Employees are reminded that they are prohibited from Dealing in Prudential Securities at any time they possess Inside Information, regardless of whether they are included on an insider list. Dealing while in possession of Inside Information is both a civil and criminal offence.
Additionally, Employees should be aware of ▇▇▇▇▇▇▇ ▇▇▇▇▇▇▇ regulations applicable to listed securities in general.
B. | Dealing in Prudential Securities –Securities Dealing Rules |
The Securities Dealing Rules (“SDRs”) are designed to ensure that specific individuals in the Group do not Deal in Prudential Securities during Closed Periods or other Prohibited/Restricted Periods and that those Employees who are required to do so obtain dealing clearance before Dealing in Prudential Securities.

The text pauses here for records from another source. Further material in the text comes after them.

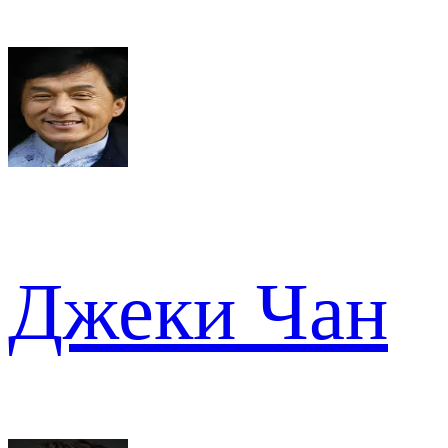
Джеки Чан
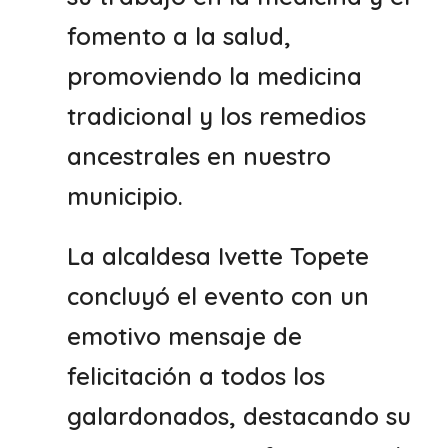
fomento a la salud,
promoviendo la medicina
tradicional y los remedios
ancestrales en nuestro
municipio.
La alcaldesa Ivette Topete
concluyó el evento con un
emotivo mensaje de
felicitación a todos los
galardonados, destacando su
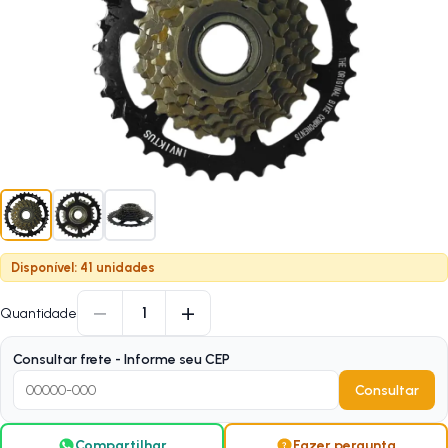
Disponível: 41 unidades
−
+
1
Quantidade
Consultar frete - Informe seu CEP
Consultar
Compartilhar
Fazer pergunta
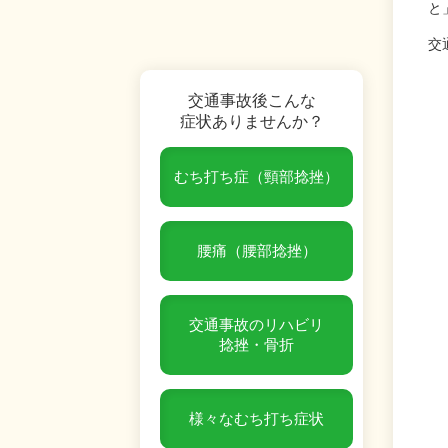
と
交
交通事故後こんな
症状ありませんか？
むち打ち症（頸部捻挫）
腰痛（腰部捻挫）
交通事故のリハビリ
捻挫・骨折
様々なむち打ち症状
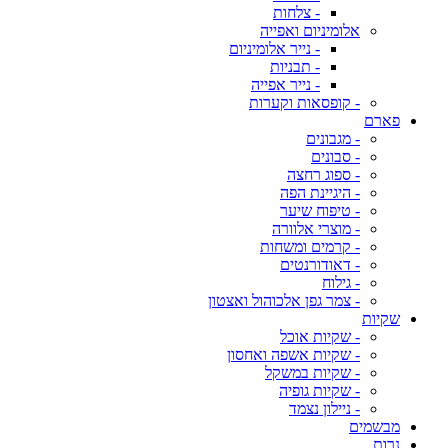
- צלחות
אלומיניום ואפייה
- נייר אלומיניום
- תבניות
- נייר אפייה
- קופסאות וקערות
פארם
- מגבונים
- סבונים
- ספוג רחצה
- היגיינת הפה
- טיפוח שיער
- מוצרי אלוורה
- קרמים ומשחות
- דאודורנטים
- גילוח
- צמר גפן אלכוהול ואצטון
שקיות
- שקיות אוכל
- שקיות אשפה ואחסון
- שקיות במשקל
- שקיות גופיה
- ניילון נצמד
מבשמים
נרות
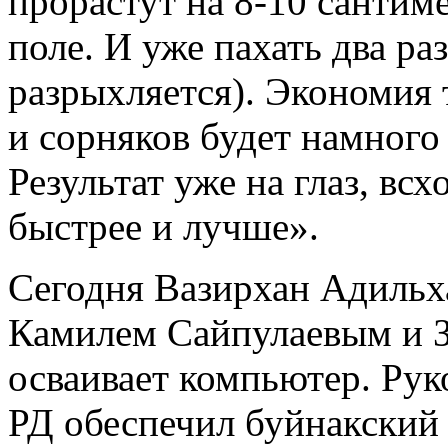
прорастут на 8-10 сантим
поле. И уже пахать два ра
разрыхляется). Экономия т
и сорняков будет намного
Результат уже на глаз, вс
быстрее и лучше».
Сегодня Вазирхан Адильх
Камилем Сайпулаевым и 
осваивает компьютер. Рук
РД обеспечил буйнакский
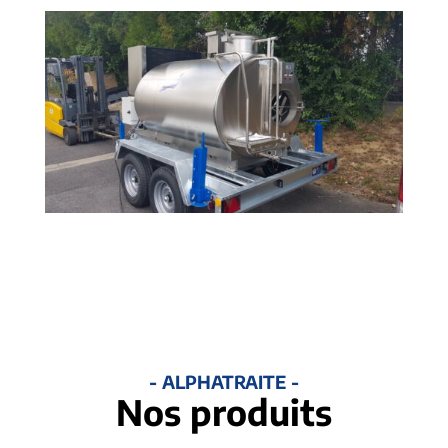
- ALPHATRAITE -
Nos produits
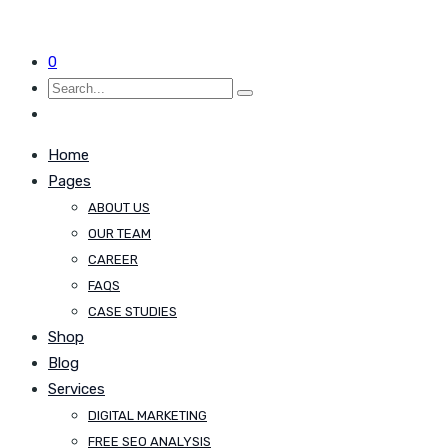
0
Home
Pages
ABOUT US
OUR TEAM
CAREER
FAQS
CASE STUDIES
Shop
Blog
Services
DIGITAL MARKETING
FREE SEO ANALYSIS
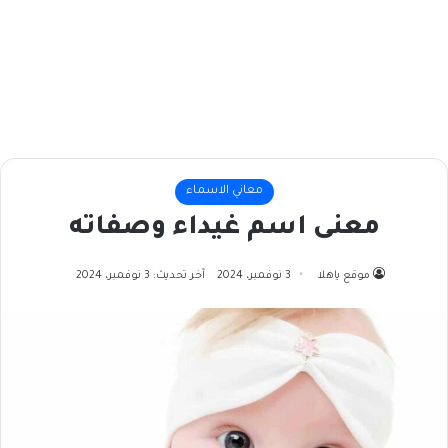
معاني الاسماء
معنى اسم غيداء وصفاته
موقع ياهلا
3 نوفمبر، 2024
آخر تحديث: 3 نوفمبر، 2024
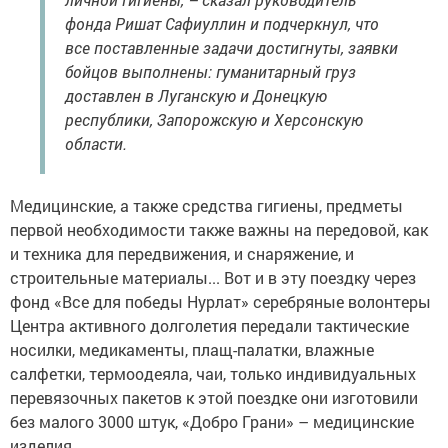
фонда Ришат Сафиуллин и подчеркнул, что
все поставленные задачи достигнуты, заявки
бойцов выполнены: гуманитарный груз
доставлен в Луганскую и Донецкую
республики, Запорожскую и Херсонскую
области.
Медицинские, а также средства гигиены, предметы
первой необходимости также важны на передовой, как
и техника для передвижения, и снаряжение, и
строительные материалы... Вот и в эту поездку через
фонд «Все для победы Нурлат» серебряные волонтеры
Центра активного долголетия передали тактические
носилки, медикаменты, плащ-палатки, влажные
салфетки, термоодеяла, чаи, только индивидуальных
перевязочных пакетов к этой поездке они изготовили
без малого 3000 штук, «Добро Грани» – медицинские
изделия.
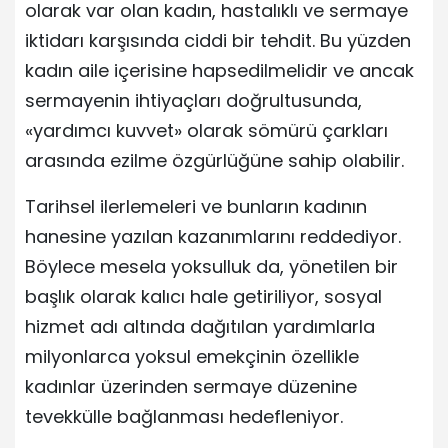
olarak var olan kadın, hastalıklı ve sermaye
iktidarı karşısında ciddi bir tehdit. Bu yüzden
kadın aile içerisine hapsedilmelidir ve ancak
sermayenin ihtiyaçları doğrultusunda,
«yardımcı kuvvet» olarak sömürü çarkları
arasında ezilme özgürlüğüne sahip olabilir.
Tarihsel ilerlemeleri ve bunların kadının
hanesine yazılan kazanımlarını reddediyor.
Böylece mesela yoksulluk da, yönetilen bir
başlık olarak kalıcı hale getiriliyor, sosyal
hizmet adı altında dağıtılan yardımlarla
milyonlarca yoksul emekçinin özellikle
kadınlar üzerinden sermaye düzenine
tevekkülle bağlanması hedefleniyor.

If you are unsure whether, or how, the SDRs apply to you, please consult Group Secretariat before Dealing in Prudential Securities. Contact information can be found in Appendix 4. Failure to comply with the SDRs is a serious offence that could lead to criminal prosecution and dismissal from employment.
C. | Listed companies other than Prudential |
During their employment, employees may receive confidential information about companies other than Prudential, such as counterparties, partners, competitors, targets, and advisers, including joint ventures like ICICI Prudential Life Insurance Company Limited. If this information qualifies as Inside Information (or its equivalent) regarding another company, employees are prohibited from dealing in that company’s listed securities and from communicating or allowing access to that information to any unauthorised third party.
Definition of Dealing
Deal or Dealing – this term has a very wide meaning and includes any sales and purchases of Prudential Securities as well as any other transaction involving Prudential Securities, including but not limited to pledging, lending or using as collateral of Prudential Securities, certain grants of share options to subscribe for or purchase Prudential Securities, and taking a unit or share in a collective investment undertaking (CIU) which provides exposure to a portfolio of assets of which Prudential Securities exceed 20% of the total.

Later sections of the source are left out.